Wednesday, September 13, 2006

social exclusion

It feels a bit churlish to criticise the new Social Exclusion Action Plan, published on Monday. The idea of 'ASBOs for babies' that was in the newspapers last week doesn't appear anywhere, the recommendations, while not backed up by new money, appear to be about using examples of good and successful local projects and trying to make sure more people can use them, and the five underlying principles are in some cases obvious but hard to disagree with: better identification and earlier involvement, identifying 'what works', multi-agency working, personalisation of services to fit the needs of the individual and supporting achievement and managing underperformance. In particular, everyone benefits if it is possible to provide help early on, rather than trying to pick up the pieces after several years of problems. Appallingly spun though the plan was, it's much better than it sounded. It'll be interesting to see how much it manages to achieve.

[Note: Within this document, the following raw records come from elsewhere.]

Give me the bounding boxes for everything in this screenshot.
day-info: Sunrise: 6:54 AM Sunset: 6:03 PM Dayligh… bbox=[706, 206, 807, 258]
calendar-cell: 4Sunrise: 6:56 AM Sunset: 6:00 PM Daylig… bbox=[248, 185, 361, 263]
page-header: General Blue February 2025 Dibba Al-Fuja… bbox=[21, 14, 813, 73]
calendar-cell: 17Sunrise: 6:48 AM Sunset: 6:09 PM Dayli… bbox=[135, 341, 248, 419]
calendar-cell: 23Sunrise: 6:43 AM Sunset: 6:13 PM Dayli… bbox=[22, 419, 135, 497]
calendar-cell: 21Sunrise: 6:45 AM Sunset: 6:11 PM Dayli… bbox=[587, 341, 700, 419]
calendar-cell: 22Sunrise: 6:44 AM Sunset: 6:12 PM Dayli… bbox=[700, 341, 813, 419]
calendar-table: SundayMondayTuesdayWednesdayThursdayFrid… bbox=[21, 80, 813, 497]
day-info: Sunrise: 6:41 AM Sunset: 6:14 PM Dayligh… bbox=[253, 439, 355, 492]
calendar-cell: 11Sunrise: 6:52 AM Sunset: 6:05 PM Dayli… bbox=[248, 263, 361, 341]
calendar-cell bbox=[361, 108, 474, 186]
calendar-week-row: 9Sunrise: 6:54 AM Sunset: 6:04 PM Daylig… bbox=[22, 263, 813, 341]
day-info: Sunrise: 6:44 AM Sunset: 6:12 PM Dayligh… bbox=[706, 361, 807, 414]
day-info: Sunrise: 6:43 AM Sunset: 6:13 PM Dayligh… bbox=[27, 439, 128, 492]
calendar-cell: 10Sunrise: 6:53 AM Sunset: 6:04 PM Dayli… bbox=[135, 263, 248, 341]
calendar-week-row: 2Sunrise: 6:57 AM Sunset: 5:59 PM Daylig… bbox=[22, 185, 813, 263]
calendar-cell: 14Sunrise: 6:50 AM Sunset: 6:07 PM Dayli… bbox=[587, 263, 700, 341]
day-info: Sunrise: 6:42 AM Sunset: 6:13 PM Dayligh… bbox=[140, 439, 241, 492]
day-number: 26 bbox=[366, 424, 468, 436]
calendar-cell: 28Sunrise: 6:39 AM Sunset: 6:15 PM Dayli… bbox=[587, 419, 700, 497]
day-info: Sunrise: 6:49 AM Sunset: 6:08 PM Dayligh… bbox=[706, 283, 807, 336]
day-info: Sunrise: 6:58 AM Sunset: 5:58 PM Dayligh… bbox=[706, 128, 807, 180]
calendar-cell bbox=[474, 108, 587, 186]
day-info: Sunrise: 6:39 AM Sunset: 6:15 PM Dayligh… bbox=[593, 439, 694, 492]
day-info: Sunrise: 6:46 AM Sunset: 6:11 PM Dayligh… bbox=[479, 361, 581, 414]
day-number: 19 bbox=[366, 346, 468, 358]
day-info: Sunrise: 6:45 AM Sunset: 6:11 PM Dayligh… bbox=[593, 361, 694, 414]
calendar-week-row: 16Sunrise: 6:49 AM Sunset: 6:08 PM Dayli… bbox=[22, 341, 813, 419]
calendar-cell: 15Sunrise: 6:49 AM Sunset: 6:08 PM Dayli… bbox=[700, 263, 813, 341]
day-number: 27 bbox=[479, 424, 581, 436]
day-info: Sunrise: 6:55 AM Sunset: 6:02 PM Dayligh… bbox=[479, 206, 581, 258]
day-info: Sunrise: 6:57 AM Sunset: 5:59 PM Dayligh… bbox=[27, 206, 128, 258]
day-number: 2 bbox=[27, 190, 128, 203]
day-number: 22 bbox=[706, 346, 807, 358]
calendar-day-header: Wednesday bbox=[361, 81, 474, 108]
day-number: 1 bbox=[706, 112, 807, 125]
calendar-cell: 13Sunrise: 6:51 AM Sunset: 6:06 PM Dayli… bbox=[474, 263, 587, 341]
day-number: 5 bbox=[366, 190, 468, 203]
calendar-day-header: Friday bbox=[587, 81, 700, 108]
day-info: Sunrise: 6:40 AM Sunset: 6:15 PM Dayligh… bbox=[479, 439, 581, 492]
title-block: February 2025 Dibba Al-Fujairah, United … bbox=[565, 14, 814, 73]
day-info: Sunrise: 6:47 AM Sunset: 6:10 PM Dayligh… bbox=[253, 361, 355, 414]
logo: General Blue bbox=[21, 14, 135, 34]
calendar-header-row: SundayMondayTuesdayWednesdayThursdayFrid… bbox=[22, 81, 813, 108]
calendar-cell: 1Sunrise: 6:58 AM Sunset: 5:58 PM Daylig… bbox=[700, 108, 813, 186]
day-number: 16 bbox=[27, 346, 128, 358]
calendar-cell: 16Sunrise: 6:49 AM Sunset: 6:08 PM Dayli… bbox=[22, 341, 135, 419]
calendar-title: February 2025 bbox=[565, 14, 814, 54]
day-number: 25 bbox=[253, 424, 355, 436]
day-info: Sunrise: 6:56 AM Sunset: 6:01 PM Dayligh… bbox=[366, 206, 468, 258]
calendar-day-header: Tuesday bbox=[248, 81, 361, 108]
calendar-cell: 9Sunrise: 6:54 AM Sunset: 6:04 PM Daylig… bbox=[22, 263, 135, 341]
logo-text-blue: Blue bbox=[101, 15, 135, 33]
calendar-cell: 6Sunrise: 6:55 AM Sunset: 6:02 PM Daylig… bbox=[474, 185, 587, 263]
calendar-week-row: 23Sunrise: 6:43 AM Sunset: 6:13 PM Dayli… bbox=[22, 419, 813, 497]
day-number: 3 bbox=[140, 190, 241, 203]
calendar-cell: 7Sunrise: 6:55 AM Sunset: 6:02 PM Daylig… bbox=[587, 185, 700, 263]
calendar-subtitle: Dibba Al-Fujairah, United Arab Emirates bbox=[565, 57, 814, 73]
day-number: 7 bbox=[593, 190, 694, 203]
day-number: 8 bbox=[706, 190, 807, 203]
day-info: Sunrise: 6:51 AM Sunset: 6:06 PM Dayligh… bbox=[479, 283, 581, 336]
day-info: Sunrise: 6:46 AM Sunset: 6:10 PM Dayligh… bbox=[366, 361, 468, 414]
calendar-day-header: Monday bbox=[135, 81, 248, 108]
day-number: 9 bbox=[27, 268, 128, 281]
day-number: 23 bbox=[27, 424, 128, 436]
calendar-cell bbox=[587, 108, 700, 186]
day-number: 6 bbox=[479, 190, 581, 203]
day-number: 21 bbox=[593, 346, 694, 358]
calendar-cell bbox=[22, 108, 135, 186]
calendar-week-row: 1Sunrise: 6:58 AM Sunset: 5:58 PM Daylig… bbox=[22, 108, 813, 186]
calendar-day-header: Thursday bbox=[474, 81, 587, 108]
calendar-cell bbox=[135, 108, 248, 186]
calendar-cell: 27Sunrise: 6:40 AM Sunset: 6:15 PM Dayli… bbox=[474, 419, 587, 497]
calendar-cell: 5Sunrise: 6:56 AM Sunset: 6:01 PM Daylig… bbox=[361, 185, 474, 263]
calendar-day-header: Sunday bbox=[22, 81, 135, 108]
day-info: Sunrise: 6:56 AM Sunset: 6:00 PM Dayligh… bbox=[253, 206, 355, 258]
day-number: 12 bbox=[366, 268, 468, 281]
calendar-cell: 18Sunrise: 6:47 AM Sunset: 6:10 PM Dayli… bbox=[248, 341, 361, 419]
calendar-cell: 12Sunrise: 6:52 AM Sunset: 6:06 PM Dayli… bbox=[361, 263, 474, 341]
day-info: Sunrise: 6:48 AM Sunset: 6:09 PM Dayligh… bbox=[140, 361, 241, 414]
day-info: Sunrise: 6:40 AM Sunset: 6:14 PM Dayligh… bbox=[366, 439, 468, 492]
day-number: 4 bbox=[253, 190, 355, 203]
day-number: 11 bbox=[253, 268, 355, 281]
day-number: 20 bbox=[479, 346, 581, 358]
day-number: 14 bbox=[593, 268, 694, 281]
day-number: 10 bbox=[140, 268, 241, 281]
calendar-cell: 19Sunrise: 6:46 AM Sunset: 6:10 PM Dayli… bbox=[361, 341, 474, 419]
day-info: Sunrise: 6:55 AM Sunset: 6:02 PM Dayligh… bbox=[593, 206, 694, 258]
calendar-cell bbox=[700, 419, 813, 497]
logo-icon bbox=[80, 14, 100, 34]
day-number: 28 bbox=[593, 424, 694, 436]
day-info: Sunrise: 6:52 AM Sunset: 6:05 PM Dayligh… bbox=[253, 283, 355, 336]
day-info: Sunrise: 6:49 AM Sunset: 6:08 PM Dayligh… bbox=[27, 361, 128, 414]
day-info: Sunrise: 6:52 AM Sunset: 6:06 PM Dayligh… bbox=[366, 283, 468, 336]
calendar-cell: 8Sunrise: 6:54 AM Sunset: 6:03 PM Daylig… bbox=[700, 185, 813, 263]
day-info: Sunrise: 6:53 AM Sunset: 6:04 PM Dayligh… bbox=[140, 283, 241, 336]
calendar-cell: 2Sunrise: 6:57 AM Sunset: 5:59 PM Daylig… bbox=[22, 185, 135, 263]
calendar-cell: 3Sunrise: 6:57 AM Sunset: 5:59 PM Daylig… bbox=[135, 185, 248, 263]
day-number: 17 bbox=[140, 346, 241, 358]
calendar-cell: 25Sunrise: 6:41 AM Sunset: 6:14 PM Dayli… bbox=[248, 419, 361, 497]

The action plan, and also Alan Johnson's (otherwise admirable) recent speech on tackling poverty, suffer from one significant flaw, however. There is nothing in either about listening to people in poverty, involving them in deciding on priorities, finding out from them about what is and isn't working and what should be done differently. New Labour ministers are very keen to decry the old monolithic, paternalistic, top down state, but their rhetoric about choice and empowerment always seems to be forgotten when it comes to considering social exclusion. Which is particularly regrettable when you think that Labour being in government and each and every Labour MP owes their position to the support of people living in poverty.